__TASK OBJECTIVE__: Find the line in the entries below that contains "Dia de Spa - Club Recrear". Repeat it exactly, and every line after it through the line that contains "Jueves 25 de".

- Opening Delimiter -

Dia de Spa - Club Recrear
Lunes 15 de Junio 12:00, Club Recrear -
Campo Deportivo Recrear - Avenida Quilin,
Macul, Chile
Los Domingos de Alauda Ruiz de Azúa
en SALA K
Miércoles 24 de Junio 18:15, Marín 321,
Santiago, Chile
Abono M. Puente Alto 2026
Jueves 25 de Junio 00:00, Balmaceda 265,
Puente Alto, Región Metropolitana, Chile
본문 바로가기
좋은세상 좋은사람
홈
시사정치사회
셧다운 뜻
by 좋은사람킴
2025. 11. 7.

- Closing Delimiter -
- Opening Delimiter -

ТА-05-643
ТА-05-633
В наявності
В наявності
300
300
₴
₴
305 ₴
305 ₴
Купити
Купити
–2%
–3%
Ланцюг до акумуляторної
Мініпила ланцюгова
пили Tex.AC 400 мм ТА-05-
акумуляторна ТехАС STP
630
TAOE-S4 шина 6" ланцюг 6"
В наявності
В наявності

- Closing Delimiter -

__SOLUTION FOR THIS TASK__:
Dia de Spa - Club Recrear
Lunes 15 de Junio 12:00, Club Recrear -
Campo Deportivo Recrear - Avenida Quilin,
Macul, Chile
Los Domingos de Alauda Ruiz de Azúa
en SALA K
Miércoles 24 de Junio 18:15, Marín 321,
Santiago, Chile
Abono M. Puente Alto 2026
Jueves 25 de Junio 00:00, Balmaceda 265,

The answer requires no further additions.